Mine’s the ideal character, in other words, to steer through a fast-paced combat dungeon that spurs you from floor to floor with a constantly ticking timer. Hell’s Arena consists of Brawler Hell, a basic cage match situation, and Survival Hell, which is where the real meat is. There’s a real Squid Game air to the setup, with masked VIPs watching contestants try to battle their way through the gauntlet. If you die on a run you’ll lose all the money and treasure you accrued, but you’ll unlock shortcuts as you go that let you cut and run when continuing gets too risky.
If Survival Hell were just “fight a bunch of dudes while a timer ticks down” it’d be a mild diversion, but as usual RGG has assembled its leftovers into a buffet. There’s a lot more going on here:
- Unlockable Survival Weapons you can equip before a run, mapped to the D-Pad, with a wide range of bonus effects like healing you or freezing enemies
- Unlockable Mercenaries you can take into fights with you, each with their own stats and perks like boosting drop rates or stunning enemies
- Findable treasures called Gospels with delightful names like “Quadriceps of the Gods” that offer you permanent stat boosts across runs
- Random drops that can refill your Survival Weapon uses or boost your healing or money earned for a brief time
- Multiple difficulty levels to clear, each featuring more enemies that hit harder and rewards in the form of new Survival Weapons and Mercenaries
- Minibosses guarding the ends of each floor, as well as optional treasure chests holding tempting Gospels
- A shopkeeper who’ll sell you songs from a boatload of other Sega games, like Persona and Virtua Fighter
Survival Hell’s mazelike concrete corridors are fitting for a literal underground fighting ring, though it’s a bit of a shame that a mode encouraging just one more run isn’t set in Yakuza 3’s beachy Okinawa map instead.

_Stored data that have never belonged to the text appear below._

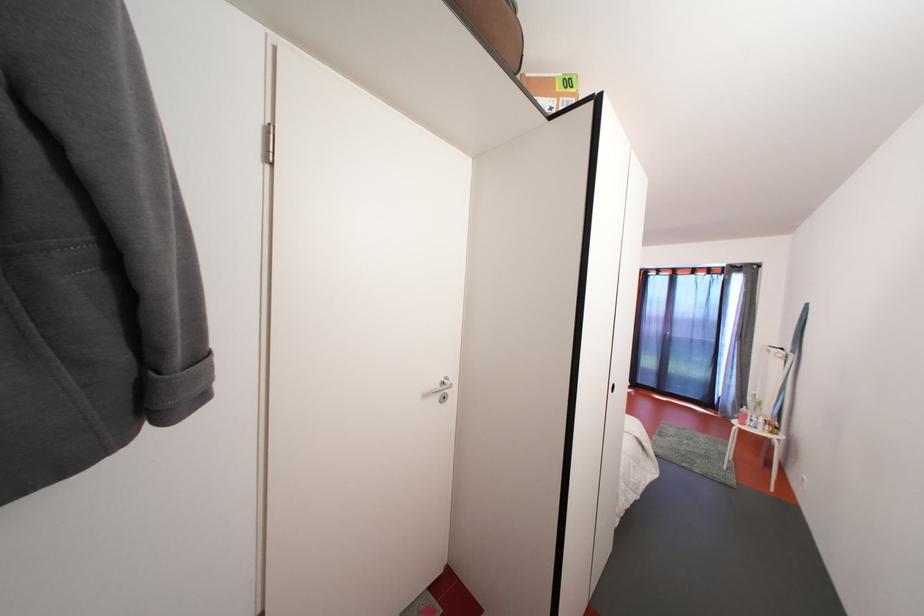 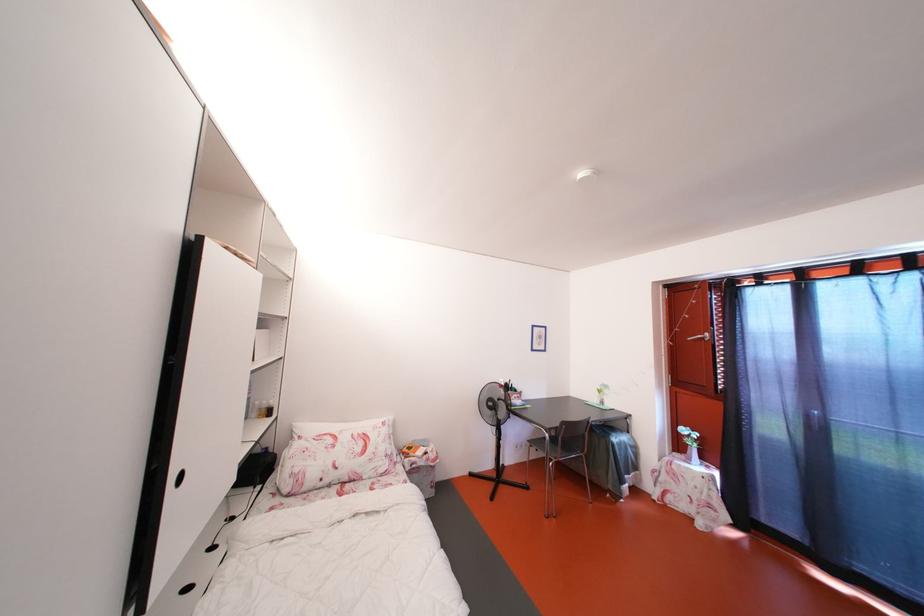 What movement of the cameraman would produce the second image?

The cameraman moved toward right, forward. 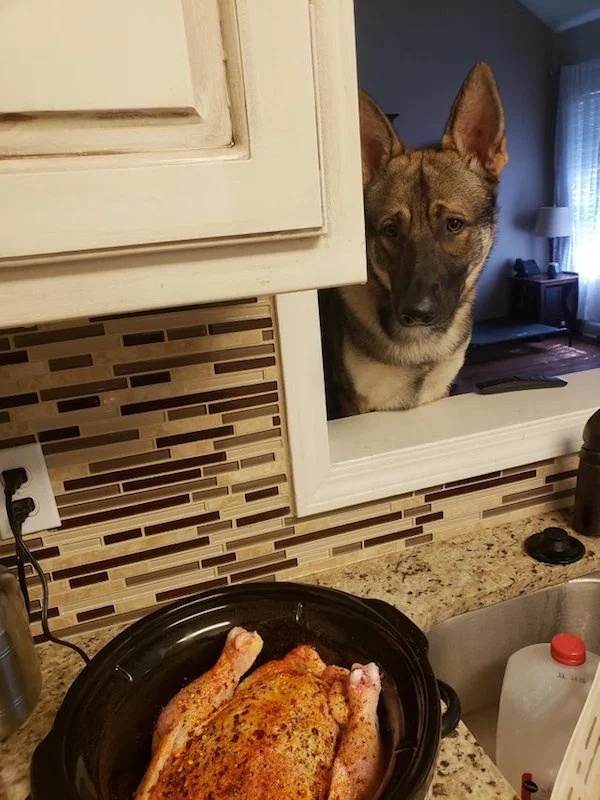 This screenshot has width=600, height=800. What are the coordinates of `crockpot cord` in the screenshot? It's located at (54, 640). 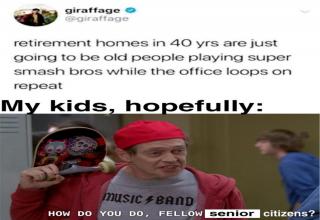 You are a GUI agent. You are given a task and a screenshot of the screen. Output one action in this format:
    pyautogui.click(x=<x>, y=<y>)
    Task: Click on the homes
    
    Given the screenshot: What is the action you would take?
    pyautogui.click(x=127, y=40) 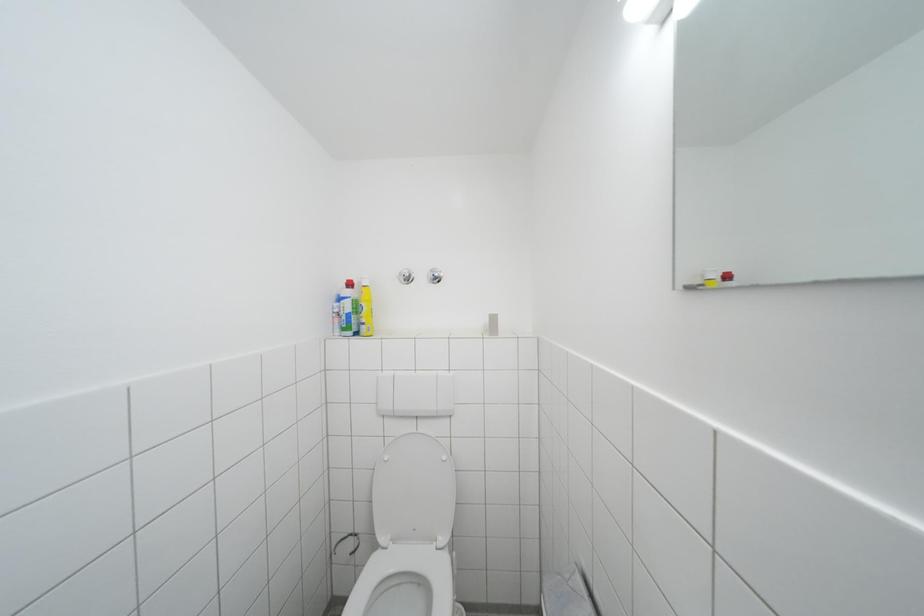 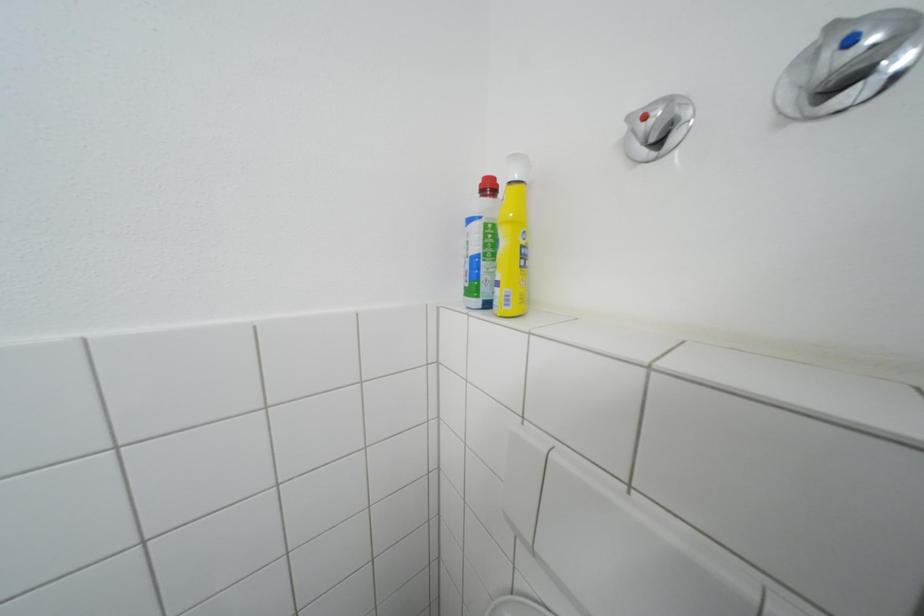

Still, the variety of Survival Weapons and Mercenaries and the light buildcrafting potential of finding ones that work well together has me scared of how much time I could dump into Survival Hell while ignoring the plights of Kamurochō’s citizens. Even on a save file with almost everything unlocked and loads of Gospels under Mine’s belt, I was humbled by the hardest difficulty level. The second brawl knocked my ass out, meaning I dropped all my potential earnings and the 5,659,300 yen I’d paid to bring along four strong sidekicks.
That was a lot of dough! I’m sure Dark Ties is full of other ways to make money, but I have a feeling I know exactly what I’d do if that had actually been my save file: Drop the difficulty down a notch and head straight back into hell.